Bombay

Excerpt from Chapter 1

       Bombay.
       Coming back to Bombay felt like an assault on the senses. Thud. Thud. Thud. The coolies started jumping into the train even before it had come to a halt. They squeezed their way through the crowded door which was packed with passengers waiting to get off. I glared at a coolie who brushed past my breasts but he had no time to even look at me. I cursed myself. I should’ve sat quietly on my seat till everybody else had got off. Victoria Terminus was the last station, the train wasn’t going to be running off anywhere. But no, I had to crowd into the passage with everybody pressing into each other like it were a local train.
       I turned to avoid the strong smell of chameli that wafted from the hair of the woman standing in front of me. As it is, my head had started aching because of the pollution by the time our train crossed Dombivali.

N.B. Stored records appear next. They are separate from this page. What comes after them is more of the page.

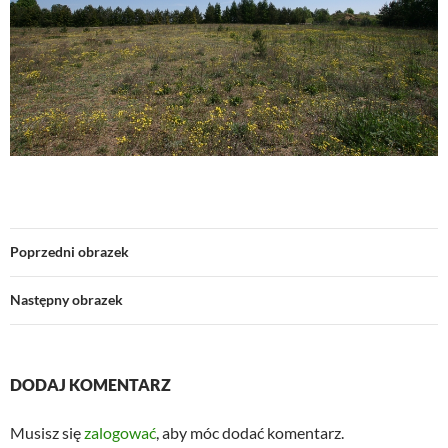
Poprzedni obrazek
Następny obrazek
DODAJ KOMENTARZ
Musisz się
zalogować
, aby móc dodać komentarz.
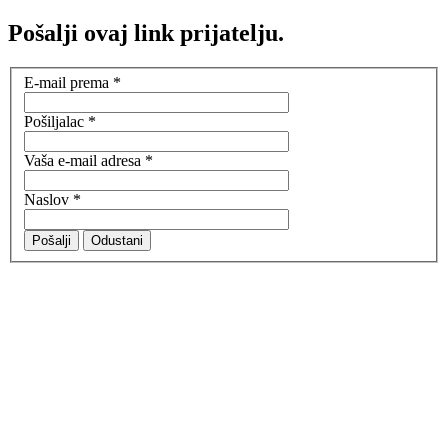
Pošalji ovaj link prijatelju.
E-mail prema
*
Pošiljalac
*
Vaša e-mail adresa
*
Naslov
*
Pošalji
Odustani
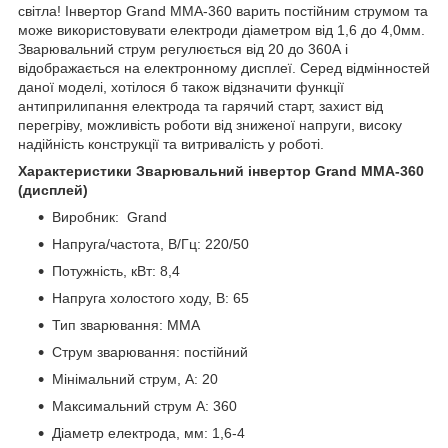
світла! Інвертор Grand MMA-360 варить постійним струмом та
може використовувати електроди діаметром від 1,6 до 4,0мм.
Зварювальний струм регулюється від 20 до 360А і
відображається на електронному дисплеї. Серед відмінностей
даної моделі, хотілося б також відзначити функції
антиприлипання електрода та гарячий старт, захист від
перегріву, можливість роботи від зниженої напруги, високу
надійність конструкції та витривалість у роботі.
Характеристики Зварювальний інвертор Grand MMA-360
(дисплей)
Виробник: Grand
Напруга/частота, В/Гц: 220/50
Потужність, кВт: 8,4
Напруга холостого ходу, В: 65
Тип зварювання: MMA
Струм зварювання: постійний
Мінімальний струм, А: 20
Максимальний струм А: 360
Діаметр електрода, мм: 1,6-4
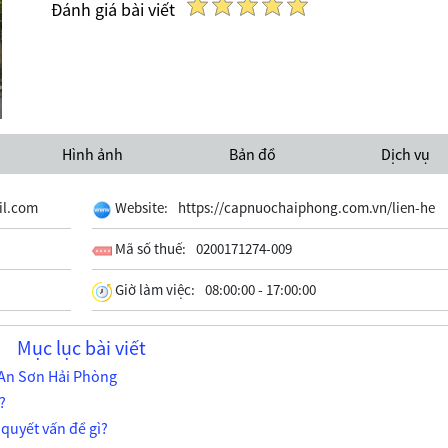
Đánh giá bài viết
Hình ảnh
Bản đồ
Dịch vụ
l.com
Website:
https://capnuochaiphong.com.vn/lien-he
Mã số thuế:
0200171274-009
Giờ làm việc:
08:00:00 - 17:00:00
Mục lục bài viết
i An Sơn Hải Phòng
?
 quyết vấn đề gì?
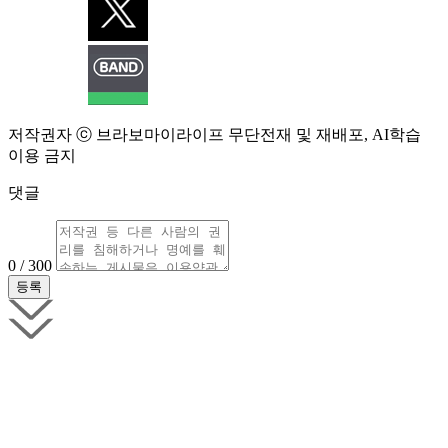
저작권자 ⓒ 브라보마이라이프 무단전재 및 재배포, AI학습
이용 금지
댓글
0 / 300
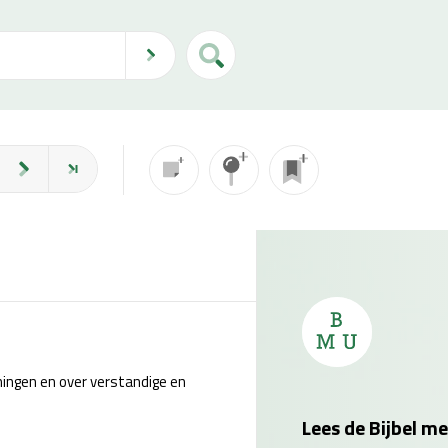
ingen en over verstandige en
Lees de Bijbel me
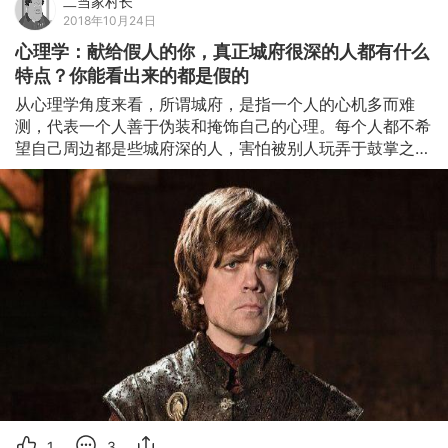
二当家村长
2018年10月24日
心理学：献给假人的你，真正城府很深的人都有什么
特点？你能看出来的都是假的
从心理学角度来看，所谓城府，是指一个人的心机多而难
测，代表一个人善于伪装和掩饰自己的心理。每个人都不希
望自己周边都是些城府深的人，害怕被别人玩弄于鼓掌之
中。

一个真正城府很深的人都有什么特点呢？

（1）不是善于隐藏情绪，而是善于控制情绪

真正的城府，不是隐藏情绪的面瘫脸，也不是看着很厉害的
高深莫测脸。事实上，这些人很容易暴露，因为隐藏表情容
易让周围的人产生警觉。

傻子都知道，一个总是隐藏自己内心的人不能深交。

真正城府沉的人，是善于控制情绪，知道在什么样的场合使
用什么样的表情和情绪的人，甚至他们会为了取得别人的信
任，而故意暴露自己的心理弱点。

你感觉他很正常，对他很了解。但实际上呢，你了解
1
3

       ‘Don’t push,’ I snapped at the man behind me who was digging his suitcase into the back of my legs.
       ‘Then move quickly, no!’
      
       Everybody was in a hurry, but in typical Bombay fashion, nobody was getting anywhere. The roads were flooded and a bus had stalled in front of the station, blocking the traffic. It was March, it wasn’t supposed to be raining. It wasn’t supposed to be so hot so soon, either. But it was.
       I looked at my watch once again. It was one and a half hours since I had reached V.T. One hour of being squashed in the rush-hour crush of the local train from V.T. to Andheri. Plus half an hour of waiting for the bus. The only thing to feel grateful about was that I was protected from the rain by the bus shelter, unlike the men who were out on the street in knee-deep water, pushing the stalled bus. It seemed like an impossible task, but finally, they managed to move it enough to let the auto-rickshaws and two-wheelers pass. I decided that for once, I could allow myself the luxury of an auto, so I hiked my salwar above my knees, picked up my suitcases and stepped out into the rain.
       I hadn’t realised that the queue for the autos was so long. Seventeen people in the line and not one available auto. There wasn’t even any shelter here, so I just stood in the pouring rain, shifting my weight from one foot to the other. I desperately needed to go to the loo. There was a McDonald’s right in front of me, and I was damned hungry as well, but I didn’t want to lose my place in the auto line. All I wanted was to get back to my place. Just my ‘place’, not my home, I wouldn’t call it home, in fact I didn’t really have… Oh, shut up, Paro! I watched in utter frustration as the bus I’d been waiting for passed by peacefully, splashing mud on all the idiots standing in the rain, waiting for autos, the biggest idiot in the world being, obviously, me.